However, in recent years, improvement in efficiency of thermal power generation facilities have been actively promoted from a viewpoint of environmental protection, and accordingly, steam turbines utilizing high-temperature steam at about 600° C. are operated. Such a steam turbine includes components whose necessary characteristics cannot be satisfied by characteristics of the ferritic heat-resistant steel, and therefore, these components are sometimes made of a heat-resistant alloy or austenitic heat-resistant steel more excellent in high-temperature resistance.

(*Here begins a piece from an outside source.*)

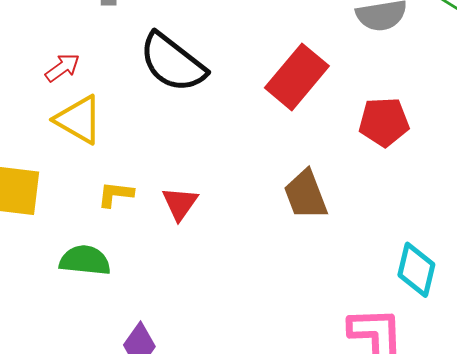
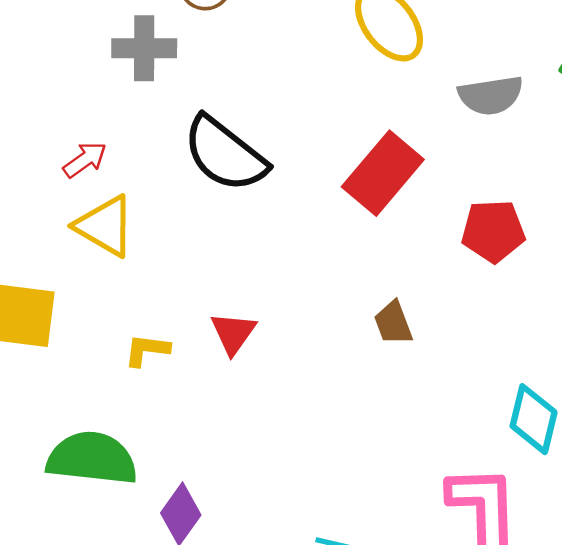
yellow L-shape: (115, 194) -> (147, 350), moved
brown trapezoid: (306, 195) -> (393, 323), size x0.7
green semicircle: (85, 260) -> (92, 458), moved, size x1.4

For example, JP-A 7-247806(KOKAI), JP-A 2000-282808(KOKAI), and Japanese Patent Publication No. 3095745 (JP-B2) disclose arts to construct a steam turbine power generation facility with the minimum use of an austenitic material for a steam turbine utilizing high-temperature steam at 650° C. or higher. For example, in the steam turbine power generation facility described in JP-A 2000-282808(KOKAI), a superhigh-pressure turbine, a high-pressure turbine, an intermediate-pressure turbine, a low-pressure turbine, a second low-pressure turbine, and a generator are uniaxially connected, and the super high-pressure turbine and the high-pressure turbine are assembled in the same outer casing and thus are independent of the others.

Further, in view of global environmental protection, a need for still higher efficiency enabling a reduction in emissions of CO₂, SOx, and NOx is currently increasing. One of the most effective measures to enhance plant thermal efficiency in a thermal power generation facility is to increase steam temperature, and the development of a steam turbine utilizing steam whose temperature is on order of 700° C. is under consideration.

Further, for example, JP-A 2004-353603(KOKAI) discloses an art to cool turbine components by cooling steam in order to cope with the aforesaid increase in the steam temperature.

For example, in the development of a steam turbine to which steam at a temperature of 630° C. or higher is introduced, there are many problems to be solved, in particular, regarding how strength of turbine components can be ensured. In thermal power generation facilities, improved heat-resistant steel has been conventionally used for turbine components such as a turbine rotor, nozzles, moving blades, a nozzle box (steam chamber), and a steam supply pipe included in a steam turbine, but when the temperature of reheated steam becomes 630° C. or higher, it is difficult to maintain high level of strength guarantee of the turbine components.

Under such circumstances, there is a demand for realizing a new art that is capable of maintaining high level of strength guarantee of turbine components in a steam turbine even when conventional improved heat-resistant steel is used as it is for the turbine components. One prospective new art to realize this is to use cooling steam for cooling the aforesaid turbine components. However, to cool, for example, a turbine rotor and a casing by the cooling steam in order to use the conventional material for portions corresponding to and after a first-stage turbine, a required amount of the cooling steam amounts to several % of an amount of main steam. Moreover, since the cooling steam flows into a channel portion, there arises a problem of deterioration in internal efficiency of a turbine itself in accordance with deterioration in blade cascade performance.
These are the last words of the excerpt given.